Die Europäische Erbrechtsversordnung

Für Erbfälle seit dem 17.08.2015 gilt die Europäische Erbrechtsverordnung (EU-ErbVO). Was bedeutet das für den deutschen Staatsangehörigen, der sowohl in Deutschland als auch im europäischen Ausland lebt hinsichtlich seiner zu treffenden Testamentsgestaltung, weil er als Lebensmittelpunkt im Winter den sonnigen Süden Spaniens vorzieht oder aber in einer Seniorenwohnanlage im europäischen Ausland lebt?

  • Die gerichtliche internationale Zuständigkeit für erbrechtliche Streitigkeiten haben nun die Gerichte des Staates, in dem der Verstorbene seinen letzten gewöhnlichen Aufenthalt hatte.
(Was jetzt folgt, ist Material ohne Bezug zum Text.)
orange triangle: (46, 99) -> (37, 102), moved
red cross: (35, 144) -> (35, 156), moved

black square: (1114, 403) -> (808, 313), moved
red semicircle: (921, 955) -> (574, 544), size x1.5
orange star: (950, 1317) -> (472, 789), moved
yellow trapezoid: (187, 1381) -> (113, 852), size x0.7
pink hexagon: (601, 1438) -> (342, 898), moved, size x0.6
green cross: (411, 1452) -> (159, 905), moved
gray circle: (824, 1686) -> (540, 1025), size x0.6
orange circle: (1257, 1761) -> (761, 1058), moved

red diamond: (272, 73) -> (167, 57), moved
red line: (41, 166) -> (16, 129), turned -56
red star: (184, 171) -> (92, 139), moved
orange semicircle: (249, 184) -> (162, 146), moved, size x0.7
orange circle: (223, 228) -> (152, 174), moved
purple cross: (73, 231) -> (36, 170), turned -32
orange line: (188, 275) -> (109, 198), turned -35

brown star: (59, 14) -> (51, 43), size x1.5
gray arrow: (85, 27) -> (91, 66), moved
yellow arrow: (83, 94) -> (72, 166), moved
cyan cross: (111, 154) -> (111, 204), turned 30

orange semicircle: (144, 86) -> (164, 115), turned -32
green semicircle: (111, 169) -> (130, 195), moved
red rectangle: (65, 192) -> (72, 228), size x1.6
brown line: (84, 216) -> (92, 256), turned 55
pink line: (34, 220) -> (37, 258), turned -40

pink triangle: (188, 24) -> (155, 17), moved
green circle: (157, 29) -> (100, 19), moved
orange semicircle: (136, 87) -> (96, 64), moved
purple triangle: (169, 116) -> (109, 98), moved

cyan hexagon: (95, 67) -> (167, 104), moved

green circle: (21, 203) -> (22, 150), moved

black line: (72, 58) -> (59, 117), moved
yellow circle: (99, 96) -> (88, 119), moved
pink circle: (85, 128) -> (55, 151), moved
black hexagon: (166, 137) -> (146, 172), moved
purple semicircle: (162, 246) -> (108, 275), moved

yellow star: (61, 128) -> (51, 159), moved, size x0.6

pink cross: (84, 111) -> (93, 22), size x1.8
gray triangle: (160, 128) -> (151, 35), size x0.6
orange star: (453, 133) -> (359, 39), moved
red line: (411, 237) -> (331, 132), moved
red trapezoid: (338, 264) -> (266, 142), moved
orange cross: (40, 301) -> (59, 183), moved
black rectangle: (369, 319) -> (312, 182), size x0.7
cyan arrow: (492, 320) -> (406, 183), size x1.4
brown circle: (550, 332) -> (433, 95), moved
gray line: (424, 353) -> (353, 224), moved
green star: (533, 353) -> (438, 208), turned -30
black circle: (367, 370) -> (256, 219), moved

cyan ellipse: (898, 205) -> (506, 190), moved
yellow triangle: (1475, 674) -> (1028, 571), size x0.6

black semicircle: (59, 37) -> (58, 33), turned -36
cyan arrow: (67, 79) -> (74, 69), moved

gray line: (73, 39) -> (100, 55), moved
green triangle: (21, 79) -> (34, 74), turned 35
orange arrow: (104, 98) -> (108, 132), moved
Diese Zuständigkeit ist grundsätzlich auch ausschließlich, es sei denn, der Verstorbene hatte die Erbfolge durch Rechtswahl seinem Heimatrecht unterstellt.
  • Auch das anwendbare Erbrecht knüpft an den gewöhnlichen Aufenthalt des Verstorbenen an. Dieses Recht gilt nicht nur für die gesetzliche Erbfolge, sondern auch für die Wirksamkeit von Testamenten und Erbverträgen.

Zentraler Begriff der EU-ErbVO ist also der „letzte gewöhnliche Aufenthalt“ des Verstorbenen. Wonach ist dieser „gewöhnliche Aufenthalt“ zu bestimmen? Dies erfolgt über eine Gesamtbeurteilung der Lebensumstände des Verstorbenen in den Jahren vor seinem Tod und im Zeitpunkt seines Todes, indem alle relevanten Tatsachen zu berücksichtigen sind, wie die Dauer und die Regelmäßigkeit des Aufenthaltes in dem betreffenden Staat sowie die damit zusammenhängenden Umstände und Gründe.

Sofern Rentner die Hälfte des Jahres hier in Norddeutschland und die andere Hälfte des Jahres im sonnigen Süden des europäischen Auslandes verbringen und dort versterben, wird deutlich, dass es hier zu erheblichen Streitpunkten über die Frage des „gewöhnlichen Aufenthaltes“ kommen kann, da es sich dann eben nicht nur um einen kurzfristigen Urlaubsaufenthalt, sondern durchaus um den gewöhnlichen Aufenthalt des Verstorbenen handeln kann. Wie kann ich hier vorsorgen, dass auf jeden Fall deutsches Erbrecht gilt?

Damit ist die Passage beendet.